By Aimee Zabel
Members of the Rider community gathered Sunday to raise money as part of the Crop Walk, a nationally sponsored event held annually in the fall. Participants completed the 10-kilometer walk around the Mercer County area in an effort to stamp out hunger worldwide.
Sponsored by the Rider Campus Ministry, the Crop Walk is nationally funded by the Church World Service, an organization that works to provide relief and meet human needs around the globe. The Crop Walk not only raises money to provide necessary goods for people who are affected by poverty and other disasters, but it also serves to raise awareness for those who are not familiar with the number of poverty-stricken people in this country.
“I truly hope that students will take a closer look at the Crop Walk slogan, ‘We walk because they walk,’” said the Rev. Nancy Schluter, head of Rider’s Protestant Campus Ministry. “Students and other people need to realize who the ‘they’ are. One in seven people is hungry. Some people in this country have to walk to get food, water, to get to their jobs — things that we take for granted.”
Schluter pointed out that not only does the Crop Walk target the nation’s poverty, but it also focuses on the fact that this country has huge surpluses of crops and other things that are taken for granted. The Crop Walk makes the statement that not enough is being done to stamp out hunger in the United States, let alone in the rest of the world. But by mere participation in walks or food drives, it is possible to gradually help solve the problem, one person at a time.

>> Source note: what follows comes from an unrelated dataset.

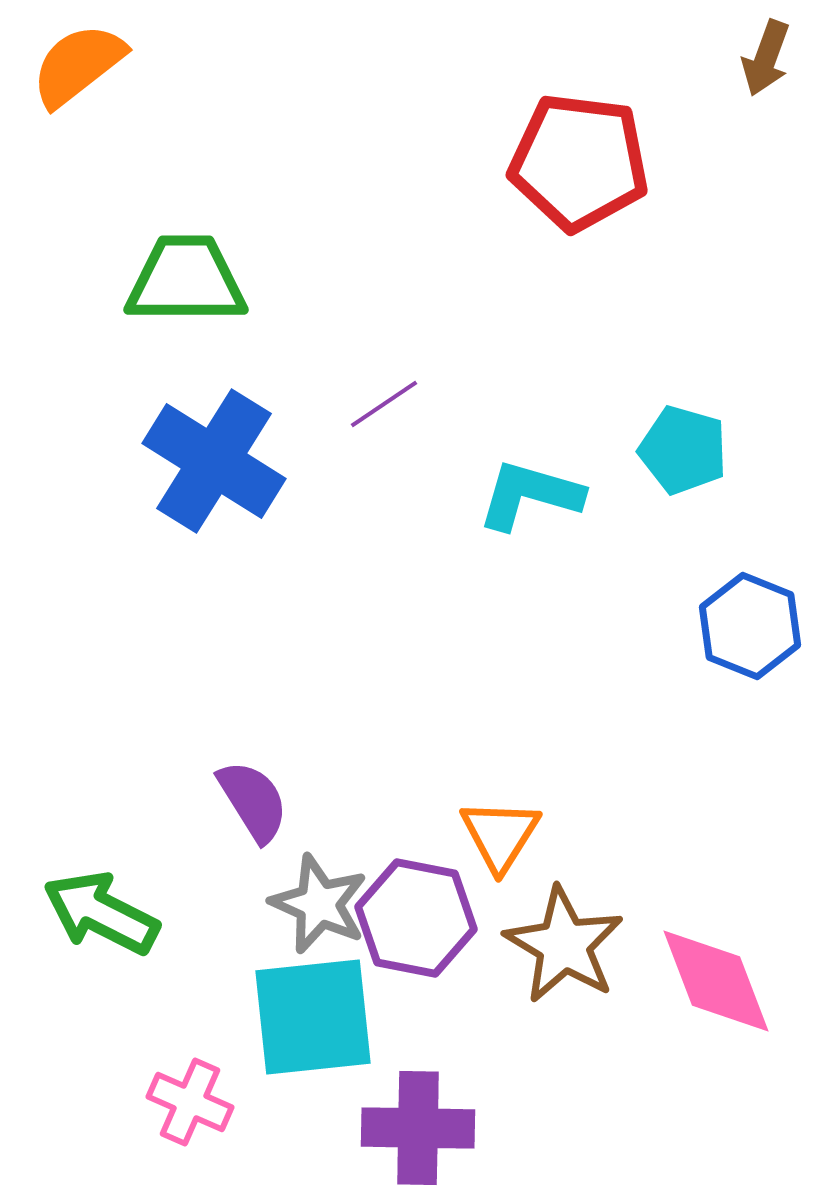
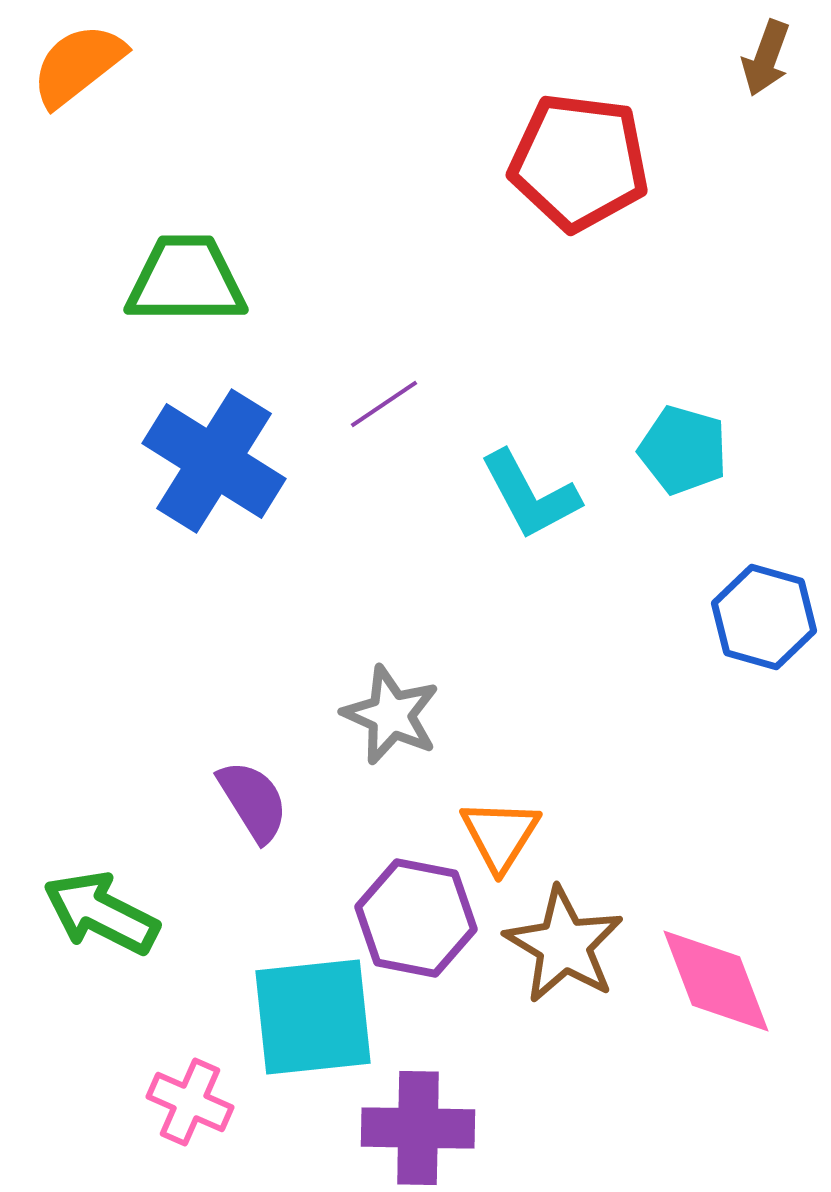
cyan L-shape: rotated 134 degrees counterclockwise
blue hexagon: moved 14 px right, 9 px up; rotated 6 degrees counterclockwise
gray star: moved 72 px right, 189 px up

In addition to an outpouring of community participation in the walk, several groups of Rider students joined in the fight against hunger. Rider SERVES, a community service organization centered on campus, collected $446.75 from students in the residence halls. Several sororities and fraternities, such as Phi Sigma Sigma, Delta Phi Epsilon, Sigma Phi Epsilon and Tau Kappa Epsilon also participated in the walk.
Junior Stephanie Dutcher, a sister of Phi Sigma Sigma and the secretary of Rider SERVES, thinks it is important for students to participate to help those in need.
“The average age of a hungry person is seven years old, according to statistics, and that is just way too young,” she said. “There are far too many people that are hungry in Mercer County alone. I am here because I am really hoping to make a difference.”